Dataset records
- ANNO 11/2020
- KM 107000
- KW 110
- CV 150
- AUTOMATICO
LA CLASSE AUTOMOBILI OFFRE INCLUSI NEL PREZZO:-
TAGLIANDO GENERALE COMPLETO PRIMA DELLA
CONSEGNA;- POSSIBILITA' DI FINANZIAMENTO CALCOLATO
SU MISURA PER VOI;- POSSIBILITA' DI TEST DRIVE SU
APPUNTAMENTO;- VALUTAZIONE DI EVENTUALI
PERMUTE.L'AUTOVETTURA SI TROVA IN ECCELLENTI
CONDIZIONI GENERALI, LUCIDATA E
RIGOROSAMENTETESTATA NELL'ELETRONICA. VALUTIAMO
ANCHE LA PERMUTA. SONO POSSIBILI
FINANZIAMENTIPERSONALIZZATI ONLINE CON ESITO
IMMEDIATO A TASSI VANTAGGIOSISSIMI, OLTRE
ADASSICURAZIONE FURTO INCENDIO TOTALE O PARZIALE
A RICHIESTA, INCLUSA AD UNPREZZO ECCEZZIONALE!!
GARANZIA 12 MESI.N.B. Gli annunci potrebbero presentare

* * *

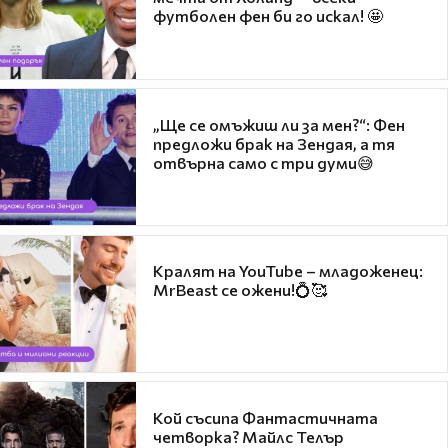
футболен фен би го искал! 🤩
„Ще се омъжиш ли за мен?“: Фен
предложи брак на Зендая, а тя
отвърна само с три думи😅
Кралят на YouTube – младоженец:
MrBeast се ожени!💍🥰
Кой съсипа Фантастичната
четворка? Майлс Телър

==

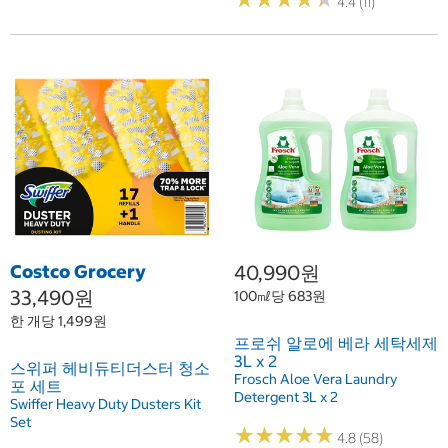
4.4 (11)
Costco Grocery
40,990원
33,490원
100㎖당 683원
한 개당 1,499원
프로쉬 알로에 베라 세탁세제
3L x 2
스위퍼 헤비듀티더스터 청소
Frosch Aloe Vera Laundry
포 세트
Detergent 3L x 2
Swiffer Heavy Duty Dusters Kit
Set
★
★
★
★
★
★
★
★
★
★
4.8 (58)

**EXERCISE REQUIREMENTS:** Say how many lines of the data include the string "POSSIBILITA". Nothing other than the number should be given.

**EXERCISE OUTPUT:** 2